For sixty years, Jewish refugees and their descendants have prospered in the Federal District of Sitka, a “temporary” safe haven in the Alaskan panhandle, created in the wake of revelations of the Holocaust and the shocking 1948 collapse of the fledgling state of Israel. Now the District is set to revert to Alaskan control, and their dream is coming to an end.

But homicide detective Meyer Landsman of the District Police has enough problems without worrying about the upcoming Reversion. His life is a shambles, his marriage a wreck, his career a disaster. And in the cheap hotel where he has washed up, someone has just murdered his neighbor, a former chess prodigy. When word comes down from on high that the case is to be dropped immediately, Landsman soon finds himself contending with all the powerful forces of faith, obsession, hopefulness, evil, and salvation that are his heritage—and with the unfinished business of his marriage.

 

Elijah of Buxton

Christopher Paul Curtis

As a first-generation freeborn black, 11-year-old Elijah Buxton had no direct experience with slavery. That changes, however, when a thief steals money set aside for freeing a friend’s enslaved family. Elijah sets off rapidly in pursuit, leaving behind his Canadian home and crossing into dangerous American territory, where he encounters terrifying evidence of the grievous human cost of slavery.

 

Legacy of Ashes: The History of the CIA

Tim Weiner

For the last sixty years, the CIA has managed to maintain a formidable reputation in spite of its terrible record, burying its blunders in top-secret archives. Its mission was to know the world. When it did not succeed, it set out to change the world. Its failures have handed us, in the words of President Eisenhower, “a legacy of ashes.”

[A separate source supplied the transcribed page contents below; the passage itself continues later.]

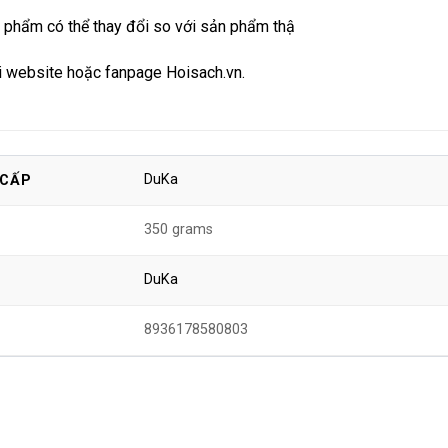
 phẩm có thể thay đổi so với sản phẩm thậ
i
website
hoặc
fanpage Hoisach.vn.
DuKa
 CẤP
350 grams
DuKa
8936178580803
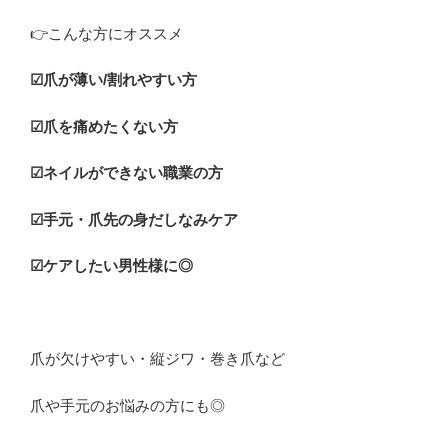
👉
こんな方にオススメ
☑︎爪が薄い/割れやすい方
☑︎爪を痛めたくない方
☑︎ネイルができない職業の方
☑︎手元・爪先の身だしなみケア
☑︎ケアしたい男性様に◎
爪が欠けやすい・縦ジワ・巻き爪など
爪や手元のお悩みの方にも◎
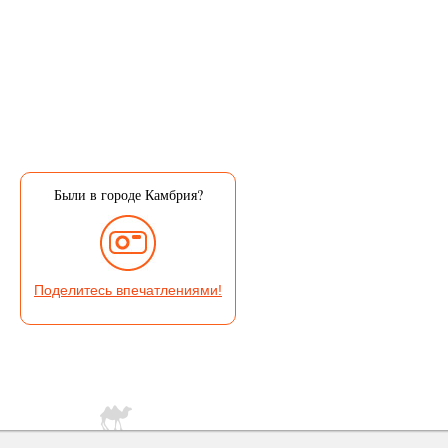
Были в городе Камбрия?
Поделитесь впечатлениями!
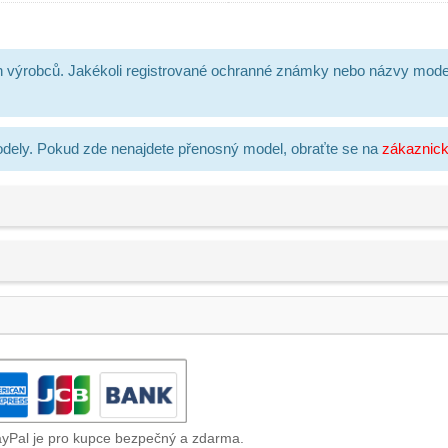
h výrobců. Jakékoli registrované ochranné známky nebo názvy mode
dely. Pokud zde nenajdete přenosný model, obraťte se na
zákaznic
ayPal je pro kupce bezpečný a zdarma.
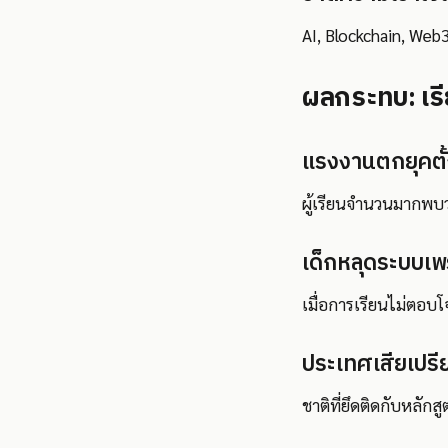
AI, Blockchain, Web
ผลกระทบ: เรี
แรงงานตกยุคตั้ง
ผู้เรียนจำนวนมากพบว่
เด็กหลุดระบบเ
เมื่อการเรียนไม่ตอ
ประเทศเสียเปรี
ชาติที่ยึดติดกับหลักส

Now Pulitzer Prize–winning author Tim Weiner offers the first definitive history of the CIA—and everything is on the record. Legacy of Ashes is based on more than 50,000 documents, primarily from the archives of the CIA itself, and hundreds of interviews with CIA veterans, including ten Directors of Central Intelligence. It takes the CIA from its creation after World War II, through its battles in the cold war and the war on terror, to its near-collapse after 9/ll.

 

Young Stalin

Simon Sebag Montefiore

Stalin remains one of the creators of our world—like Hitler, the personification of evil. Yet Stalin hid his past and remains mysterious. This enthralling biography that reads like a thriller finally unveils the secret but extraordinary journey of the Georgian cobbler’s son who became the Red Tsar. What forms such a merciless psychopath and consummate politician? Was he illegitimate? Did he owe everything to his mother—was she whore or saint? Was he a Tsarist agent or Lenin’s chief gangster? Was he to blame for his wife’s premature death? If he really missed the 1917 Revolution, how did he emerge so powerful?

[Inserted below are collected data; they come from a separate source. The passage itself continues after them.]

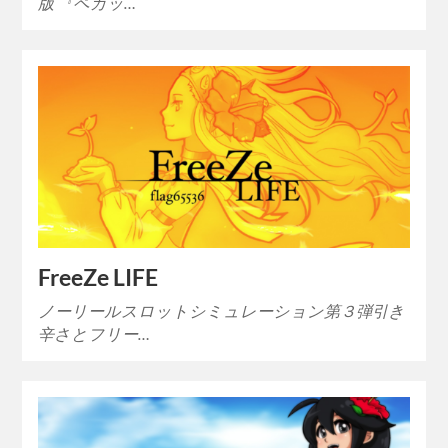
版 『ペカッ…
FreeZe LIFE
ノーリールスロットシミュレーション第３弾引き
辛さとフリー…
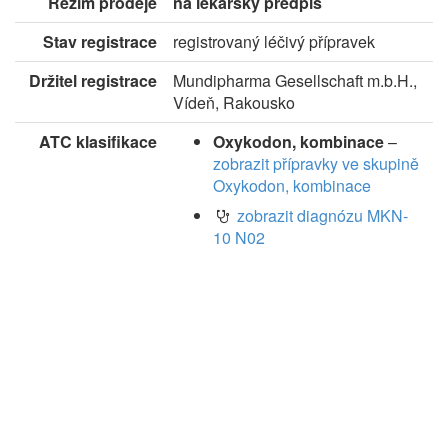
Režim prodeje
na lékařský předpis
Stav registrace
registrovaný léčivý přípravek
Držitel registrace
Mundipharma Gesellschaft m.b.H.,
Vídeň, Rakousko
ATC klasifikace
Oxykodon, kombinace
–
zobrazit přípravky ve skupině
Oxykodon, kombinace
zobrazit diagnózu MKN-
10 N02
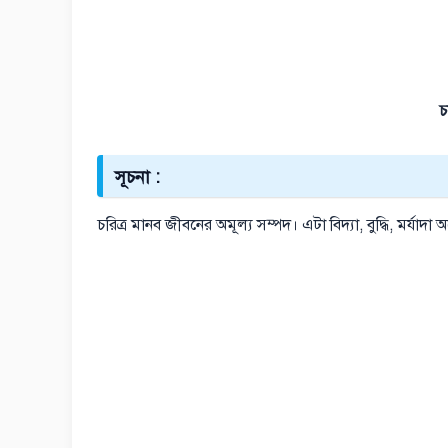
চ
সূচনা :
চরিত্র মানব জীবনের অমূল্য সম্পদ। এটা বিদ্যা, বুদ্ধি, মর্যাদা অপেক্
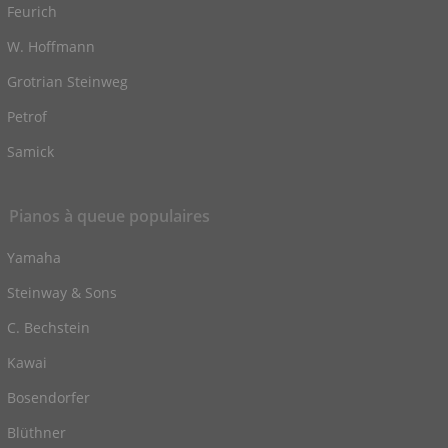
Feurich
W. Hoffmann
Grotrian Steinweg
Petrof
Samick
Pianos à queue populaires
Yamaha
Steinway & Sons
C. Bechstein
Kawai
Bosendorfer
Blüthner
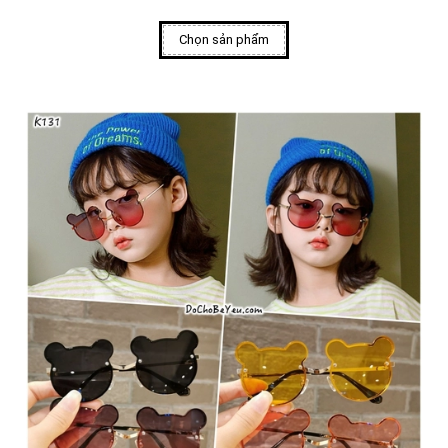
Chọn sản phẩm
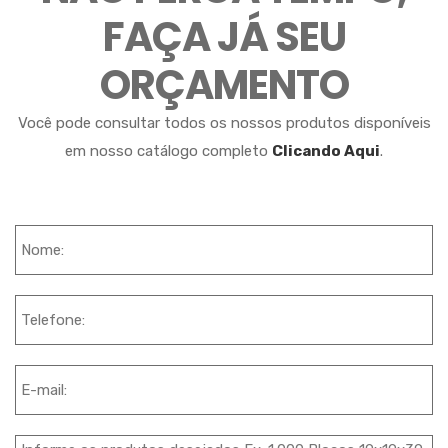
FAÇA JÁ SEU
ORÇAMENTO
Você pode consultar todos os nossos produtos disponíveis
em nosso catálogo completo
Clicando Aqui
.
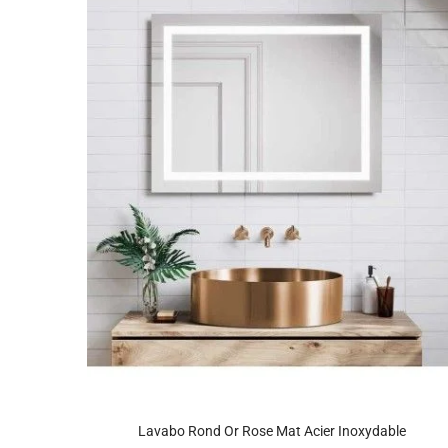
Lavabo Rond Or Rose Mat Acier Inoxydable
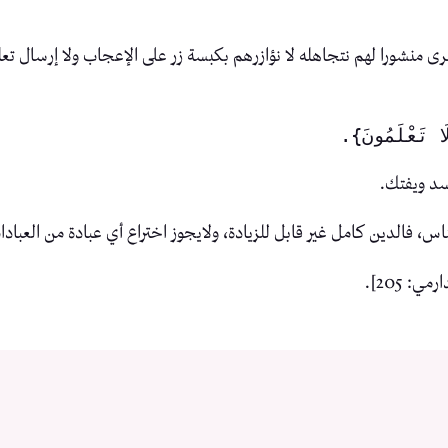
 نرى منشورا لهم نتجاهله لا نؤازرهم بكبسة زر على الإعجاب ولا إرسال تعل
 تَعْلَمُونَ}.
سد ويفتك.
اس، فالدين كامل غير قابل للزيادة، ولايجوز اختراع أي عبادة من العبادا
: 205].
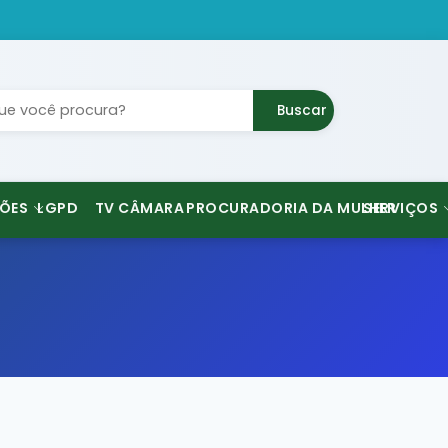
Buscar
ÕES
LGPD
TV CÂMARA
PROCURADORIA DA MULHER
SERVIÇOS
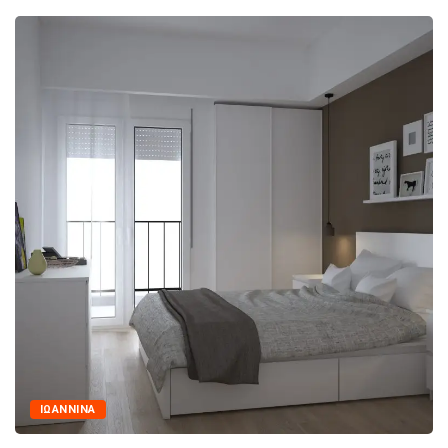
ΙΩΑΝΝΙΝΑ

Based on astonishing new evidence, Young Stalin is a history of the Russian Revolution, a pre-history of the USSR—and a fascinatingly intimate biography: this is how Stalin became Stalin.

 

The Beautiful Cigar Girl: Mary Rogers, Edgar Allan Poe and the Invention of Murder

Daniel Stashower

On July 28, 1841, the battered body of a young woman was found floating in the Hudson River. It was soon discovered to be the lovely Mary Rogers, a twenty-year-old cigar salesgirl who had gone missing three days earlier. By nightfall, news of the girl’s death had spread and sent Manhattan into a spasm of horror and outrage. A year later, as public interest in the case began to wane, a struggling writer named Edgar Allan Poe sent his famous detective, C. Auguste Dupin, on the case of a lifetime: to solve the baffling murder of Mary Rogers in “The Mystery of Marie Rogêt.”

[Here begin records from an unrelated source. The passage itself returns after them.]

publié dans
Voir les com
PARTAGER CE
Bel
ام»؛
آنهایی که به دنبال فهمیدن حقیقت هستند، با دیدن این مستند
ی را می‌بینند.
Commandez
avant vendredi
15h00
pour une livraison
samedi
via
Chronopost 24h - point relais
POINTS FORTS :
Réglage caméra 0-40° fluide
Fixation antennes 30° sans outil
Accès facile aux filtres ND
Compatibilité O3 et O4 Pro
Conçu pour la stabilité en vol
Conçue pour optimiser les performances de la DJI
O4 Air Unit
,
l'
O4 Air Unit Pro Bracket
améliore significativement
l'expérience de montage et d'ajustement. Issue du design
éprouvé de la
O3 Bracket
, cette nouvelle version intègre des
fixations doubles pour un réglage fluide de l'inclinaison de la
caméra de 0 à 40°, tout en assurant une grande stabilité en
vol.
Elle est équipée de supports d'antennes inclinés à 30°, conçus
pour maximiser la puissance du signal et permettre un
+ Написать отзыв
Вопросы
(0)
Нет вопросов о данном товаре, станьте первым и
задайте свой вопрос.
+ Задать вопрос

Author Daniel Stashower deftly captures the drama and mystery of New York in the mid-nineteenth century, illuminating the spellbinding crime that transformed a city.

 

Half of a Yellow Sun: A Novel

Chimamanda Ngozi Adichie

A masterly, haunting new novel re-creates a seminal moment in modern African history: Biafra’s impassioned struggle to establish an independent republic in Nigeria in the 1960s, and the chilling violence that followed. Adichie brilliantly evokes the promise and the devastating disappointments that marked this time and place, bringing us one of the most powerful, dramatic, and intensely emotional pictures of modern Africa that we have ever had.

 

Holmes on the Range: A Mystery

Steve Hockensmith

1893 is a tough year in Montana, and any job is a good job. When Big Red and Old Red Amlingmeyer sign on as ranch hands at the secretive Bar-VR cattle spread, they’re not expecting much more than hard work, bad pay, and a comfortable campfire around which they can enjoy their favorite pastime: scouring Harper’s Weekly for stories about the famous Sherlock Holmes. When another ranch hand turns up in an outhouse with a bullet in his brain, Old Red sees the perfect opportunity to put his Holmes-inspired detective talents to work and solve the case. Big Red, like it or not (and mostly he does not), is along for the wild ride in this clever, compelling, and completely one-of-a-kind mystery.

 

At Canaan's Edge: Volume 3 of America in the King Years, 1965-68

Taylor Branch

At Canaan’s Edge concludes America in the King Years, a three-volume history that will endure as a masterpiece of storytelling on American race, violence, and democracy. Pulitzer Prize-winner and bestselling author Taylor Branch makes clear in this magisterial account of the civil rights movement that Martin Luther King, Jr., earned a place next to James Madison and Abraham Lincoln in the pantheon of American history.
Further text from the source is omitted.